**Problem statement**
Only the lines from the one containing "Грибы маринованные ;" to the end of the records belong in the answer; repeat them exactly and drop the pictures.

**Items listed in a dataset**
####################

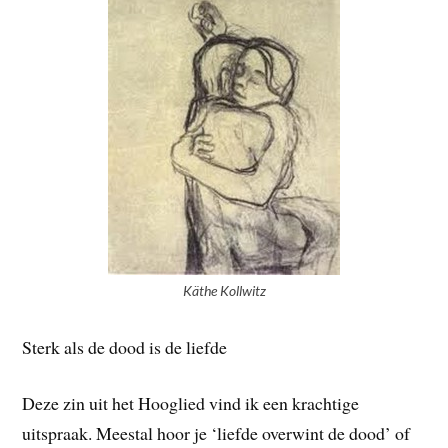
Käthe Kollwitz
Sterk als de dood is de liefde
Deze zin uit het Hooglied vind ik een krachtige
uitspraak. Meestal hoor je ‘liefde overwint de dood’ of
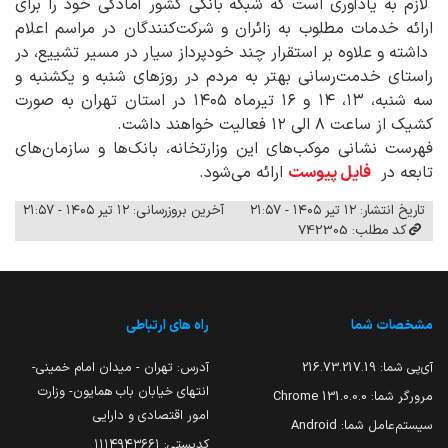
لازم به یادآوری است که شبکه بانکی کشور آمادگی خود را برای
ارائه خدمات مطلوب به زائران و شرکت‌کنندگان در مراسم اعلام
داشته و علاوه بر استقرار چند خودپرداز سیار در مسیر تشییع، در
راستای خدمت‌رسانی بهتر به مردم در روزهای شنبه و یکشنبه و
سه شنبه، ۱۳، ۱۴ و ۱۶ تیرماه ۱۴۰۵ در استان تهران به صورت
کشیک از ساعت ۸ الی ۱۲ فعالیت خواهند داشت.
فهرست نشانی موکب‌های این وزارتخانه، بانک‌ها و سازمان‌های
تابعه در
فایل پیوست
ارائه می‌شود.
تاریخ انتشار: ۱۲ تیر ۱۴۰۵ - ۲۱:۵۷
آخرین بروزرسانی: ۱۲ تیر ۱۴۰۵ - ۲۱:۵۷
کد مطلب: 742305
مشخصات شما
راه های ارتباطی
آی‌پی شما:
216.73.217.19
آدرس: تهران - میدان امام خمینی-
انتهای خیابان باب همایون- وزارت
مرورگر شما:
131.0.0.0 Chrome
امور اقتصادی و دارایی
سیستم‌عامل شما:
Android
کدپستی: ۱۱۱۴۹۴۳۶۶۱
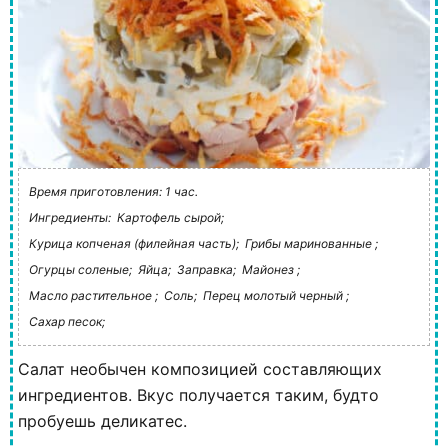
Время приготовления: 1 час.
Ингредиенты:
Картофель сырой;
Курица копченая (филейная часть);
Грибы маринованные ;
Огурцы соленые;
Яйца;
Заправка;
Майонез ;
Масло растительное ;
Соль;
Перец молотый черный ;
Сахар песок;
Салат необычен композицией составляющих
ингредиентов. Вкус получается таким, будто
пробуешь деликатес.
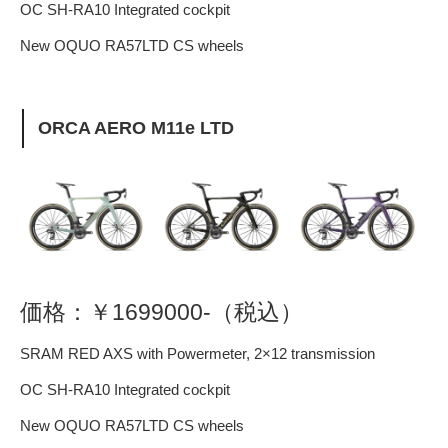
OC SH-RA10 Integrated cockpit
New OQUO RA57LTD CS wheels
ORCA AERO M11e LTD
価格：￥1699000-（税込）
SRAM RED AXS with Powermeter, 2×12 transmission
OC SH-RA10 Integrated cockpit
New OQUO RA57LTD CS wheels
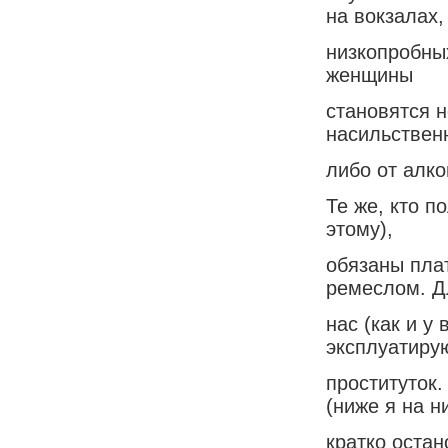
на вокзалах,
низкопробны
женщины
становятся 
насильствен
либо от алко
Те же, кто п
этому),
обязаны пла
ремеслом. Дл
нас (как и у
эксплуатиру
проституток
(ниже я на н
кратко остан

####################

**Worked solution**
Грибы маринованные ;
Огурцы соленые;
Яйца;
Заправка;
Майонез ;
Масло растительное ;
Соль;
Перец молотый черный ;
Сахар песок;
Салат необычен композицией составляющих
ингредиентов. Вкус получается таким, будто
пробуешь деликатес.
OC SH-RA10 Integrated cockpit
New OQUO RA57LTD CS wheels
ORCA AERO M11e LTD
価格：￥1699000-（税込）
SRAM RED AXS with Powermeter, 2×12 transmission
OC SH-RA10 Integrated cockpit
New OQUO RA57LTD CS wheels
на вокзалах,
низкопробны
женщины
становятся 
насильствен
либо от алко
Те же, кто п
этому),
обязаны пла
ремеслом. Дл
нас (как и у
эксплуатиру
проституток
(ниже я на н
кратко остан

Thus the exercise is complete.